INHILKLIK.COM, PEKANBARU - Perum Badan Urusan Logistik (Bulog) Divisi regional Riau dan Kepulauan Riau (Kepri), optimistis serapan padi petani akan melebihi target 4.400 ton hingga akhir tahun 2019.

"Minggu kemarin masuk 750 ton lagi padi hasil panen petani di Riau," kata Kepala Bulog Riau-Kepri Abdul Muis S Ali di Pekanbaru, Jumat (15/11/2019).

Abdul Muis S Ali menyatakan dengan posisi demikian, maka capaian serapan gabah petani di Riau sudah memenuhi target 100 persen sesuai yang dipatok pemerintah pusat tahun 2019 yakni 4.400 ton.

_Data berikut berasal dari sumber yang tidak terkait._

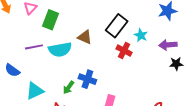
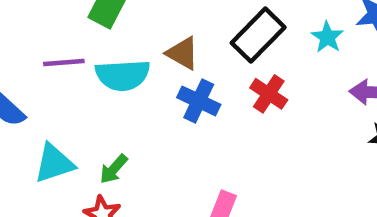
cyan star: (141, 35) -> (327, 37), moved
blue cross: (87, 79) -> (199, 101), moved
green arrow: (69, 87) -> (114, 169), moved

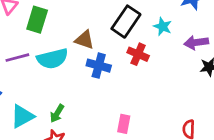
cyan star: (327, 37) -> (163, 27), moved

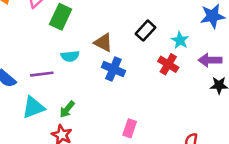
black rectangle: (126, 22) -> (145, 31), size x0.7
red cross: (138, 54) -> (168, 64), moved
purple line: (17, 58) -> (42, 74), moved
cyan semicircle: (52, 59) -> (70, 56), size x0.6

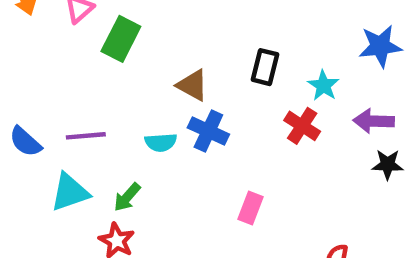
black rectangle: (145, 31) -> (265, 67), turned -30
cyan semicircle: (70, 56) -> (161, 142), moved
pink rectangle: (130, 128) -> (251, 208), moved

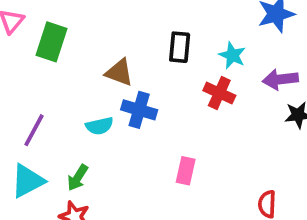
purple line: (86, 136) -> (34, 130), turned -48

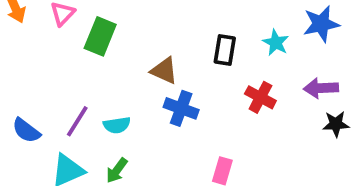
cyan star: (232, 55) -> (276, 43), moved
cyan semicircle: (99, 126) -> (117, 125), moved

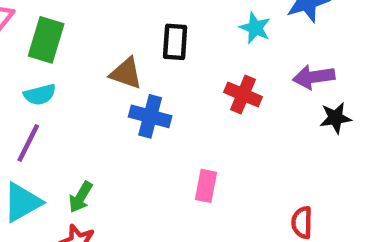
black rectangle: (225, 50) -> (175, 42), moved
cyan semicircle: (117, 125) -> (40, 95), moved

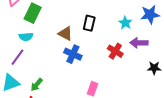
purple arrow: (314, 77) -> (139, 43), moved

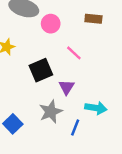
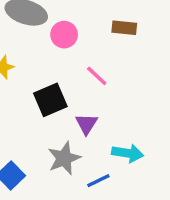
blue line: (75, 127) -> (98, 181), turned 42

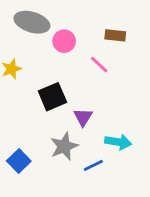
pink line: (97, 76) -> (99, 65), moved

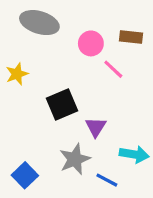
pink circle: (64, 41) -> (91, 43), moved
blue line: (93, 165) -> (107, 180), turned 54

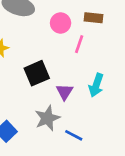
pink line: (113, 69) -> (79, 44), turned 66
cyan arrow: (134, 154) -> (96, 85), moved, turned 100

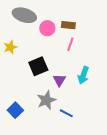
brown rectangle: (94, 18) -> (68, 25), moved
pink circle: (61, 23) -> (47, 28), moved

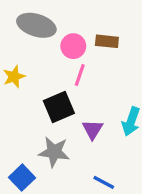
pink line: (70, 44) -> (80, 75), moved
gray star: (46, 100) -> (54, 152), moved, turned 30

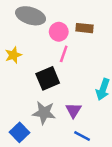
purple triangle: (93, 129) -> (73, 110), moved

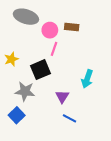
yellow star: (13, 55) -> (11, 59), moved
gray star: (44, 113) -> (25, 91), moved

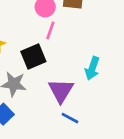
purple triangle: (62, 97) -> (61, 91), size x1.5

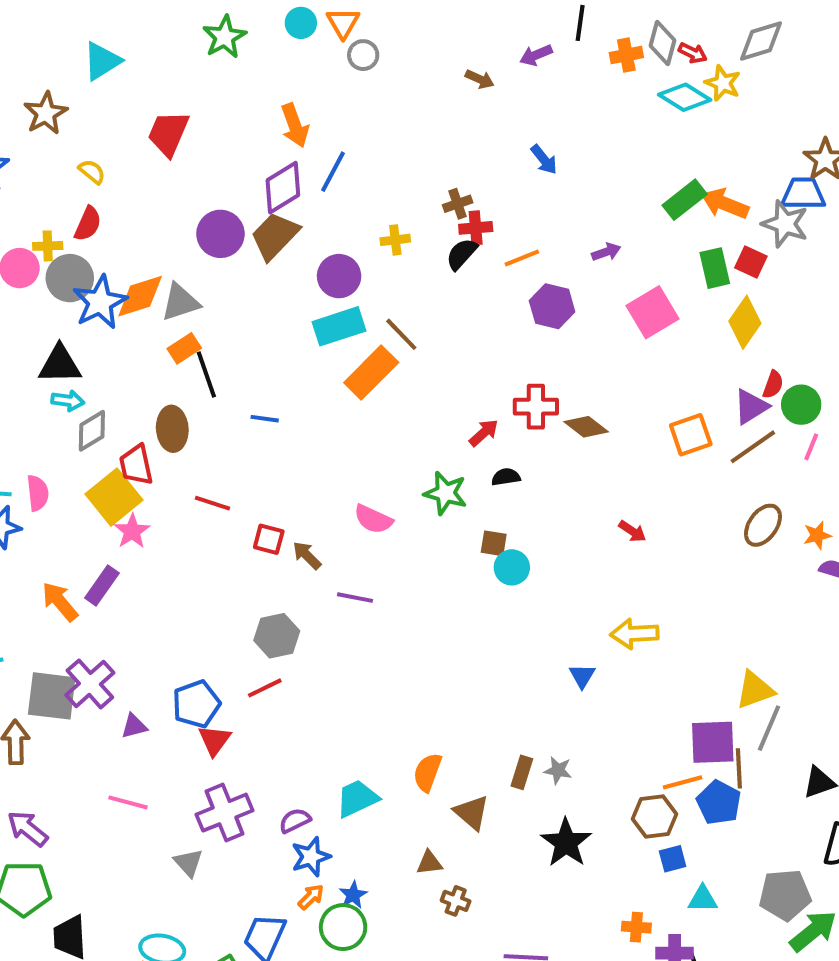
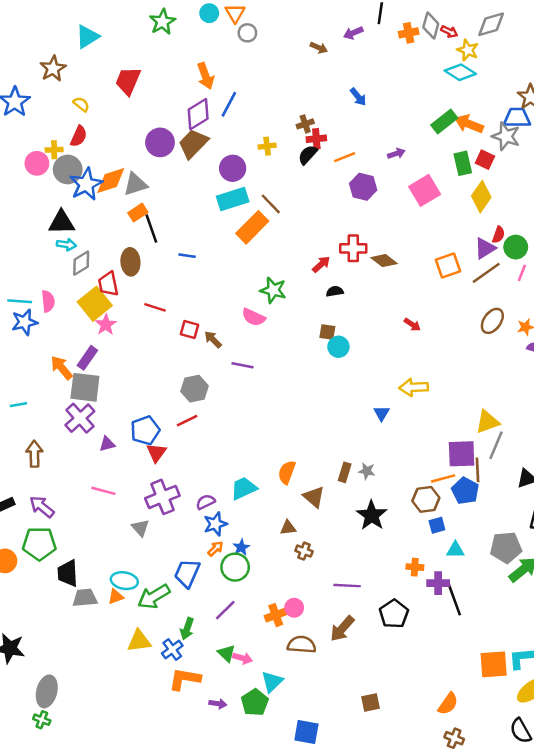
cyan diamond: (685, 97) -> (460, 72), moved
green star: (446, 493) -> (273, 290), moved
gray square: (52, 696) -> (85, 387), moved

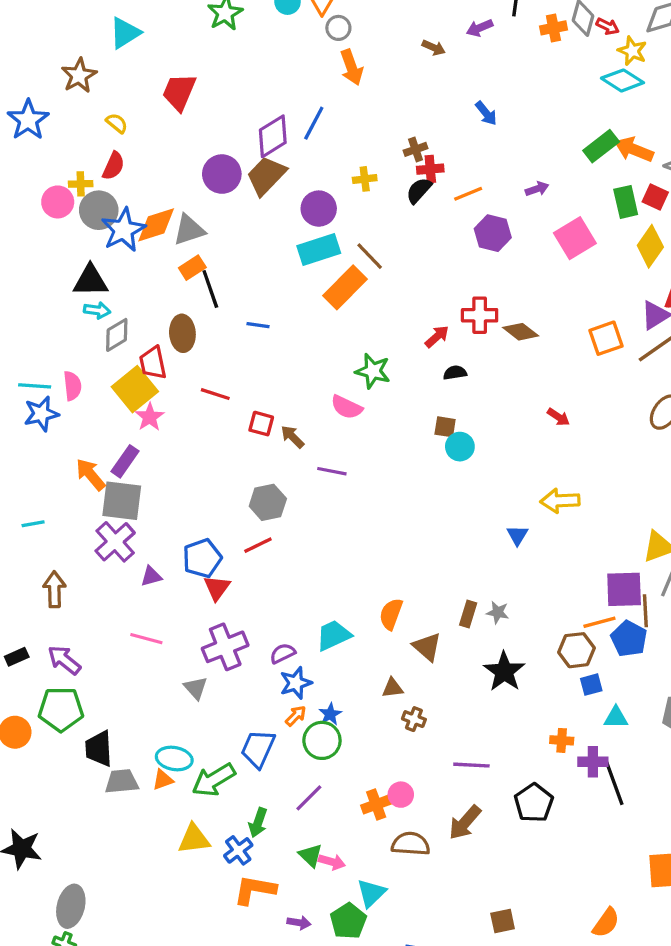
orange arrow: (206, 76) -> (352, 67), moved

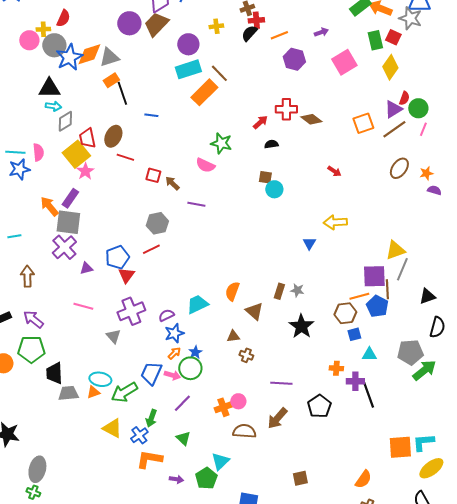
brown ellipse: (182, 333) -> (113, 136), moved, turned 30
yellow triangle: (194, 839) -> (112, 428), turned 35
pink arrow: (332, 862) -> (172, 375), moved

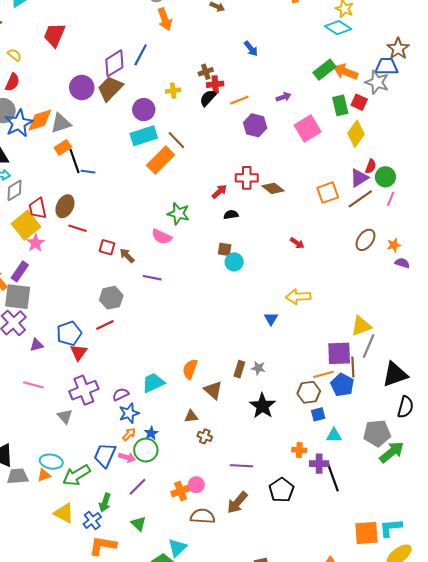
blue line: (151, 115) -> (88, 172), moved
black triangle: (427, 296) -> (395, 374), size x1.5

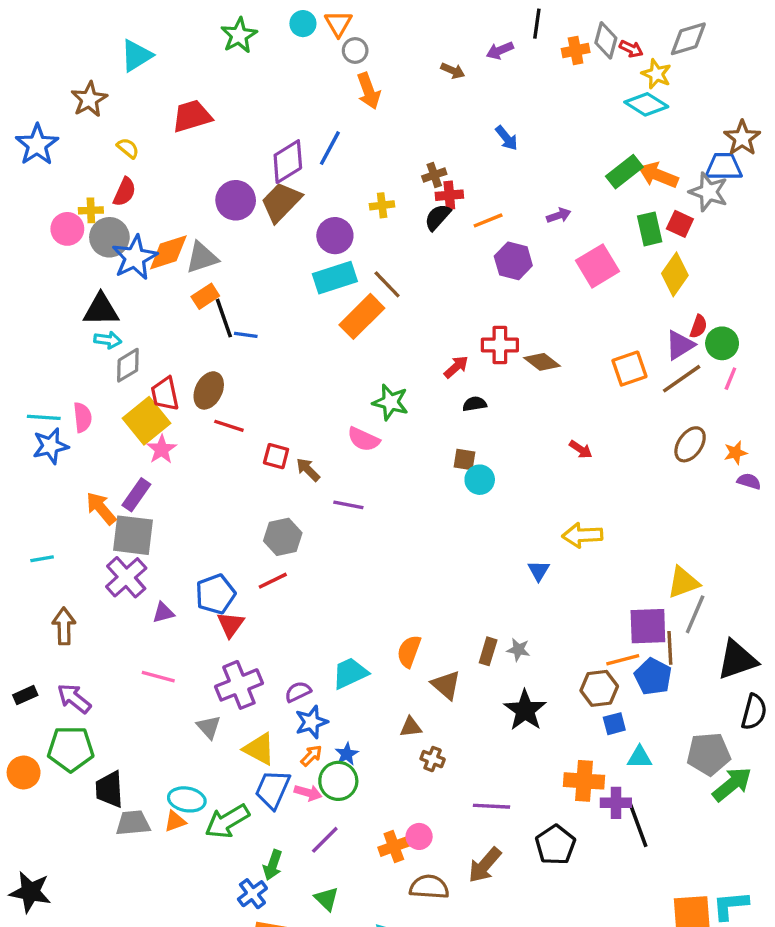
red trapezoid: (54, 35) -> (192, 116), turned 50
orange cross: (299, 450) -> (584, 781), size x1.6
yellow triangle: (64, 513) -> (259, 749), moved

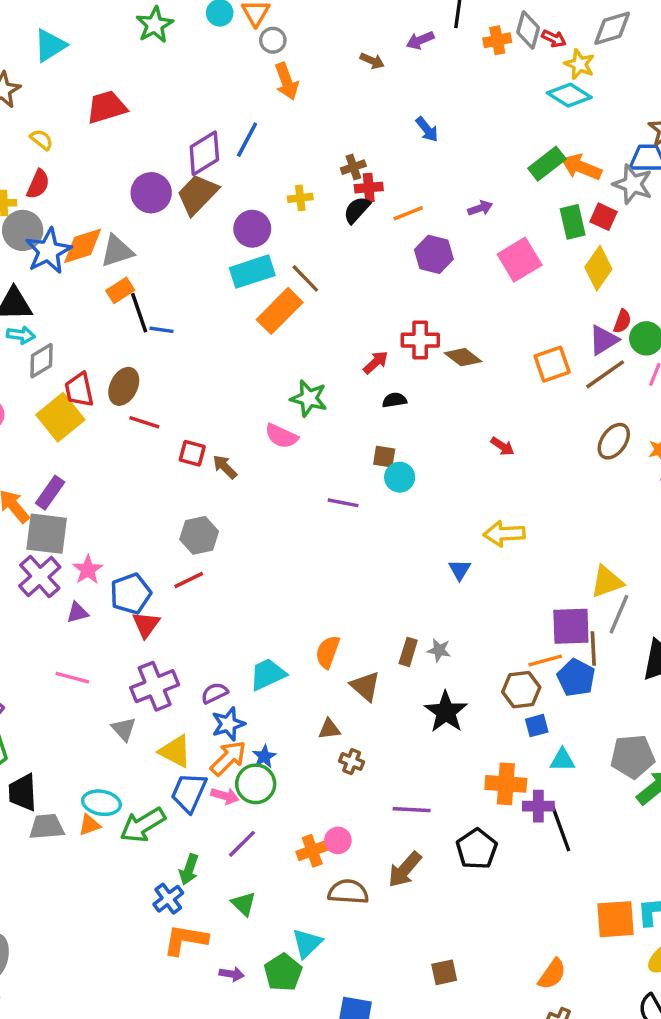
pink star: (162, 449) -> (88, 570), moved
purple line: (348, 505) -> (343, 503), moved
orange arrow: (311, 756) -> (228, 758), size x1.6

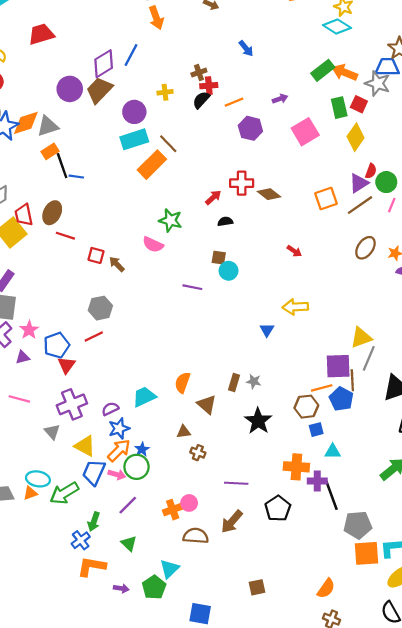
gray pentagon: (633, 756) -> (358, 525), moved

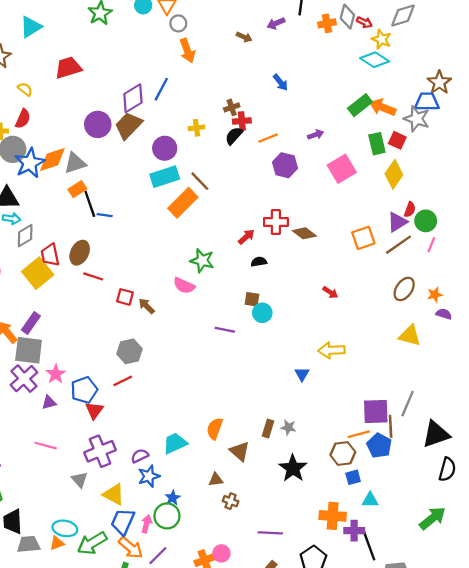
yellow triangle: (361, 338) -> (410, 335), moved, turned 35
orange arrow: (119, 450) -> (131, 548), moved, turned 85
pink arrow: (117, 475) -> (147, 524), turned -91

Sedangkan sambung Abdul Muis S Ali, masih tersisa lebih sebulan lagi waktu menjelang tutup tahun. Di sisi lain beberapa daerah lain di Riau masih ada yang sedang panen, sehingga jumlah serapan tersebut masih akan berubah seiring waktu.

"Kini ada beberapa desa masih panen di Tembilahan, Siak, dan Kampar," tutur dia.

Menurutnya, meskipun Provinsi Riau dan Kepri bukan daerah penghasil padi, namun untuk menjalankan amanat pemerintah pusat untuk menjaga harga jual di tingkat petani, pihaknya harus berupaya memaksimalkan penyerapan.

Ia mengatakan penetapan target serapan gabah ini disamakan dengan target tahun 2018, mengingat luas lahan tanam yang tidak jauh beda.

Muis mengakui tahun 2018 lalu pihaknya hanya mampu menyerap beras petani sebanyak 2.500 ton saja, jauh dari target yang ditetapkan yakni 4.000 ton.

"Karena persoalan harga gabah dan beras di atas Harga Pembelian Pemerintah (HPP)," ujarnya, dikutip antara.

Dimana HPP gabah petani masih jauh lebih rendah ketimbang harga pasaran. Artinya petani mampu menjual hasil pertaniannya ke pengumpul swasta dengan harga lebih tinggi.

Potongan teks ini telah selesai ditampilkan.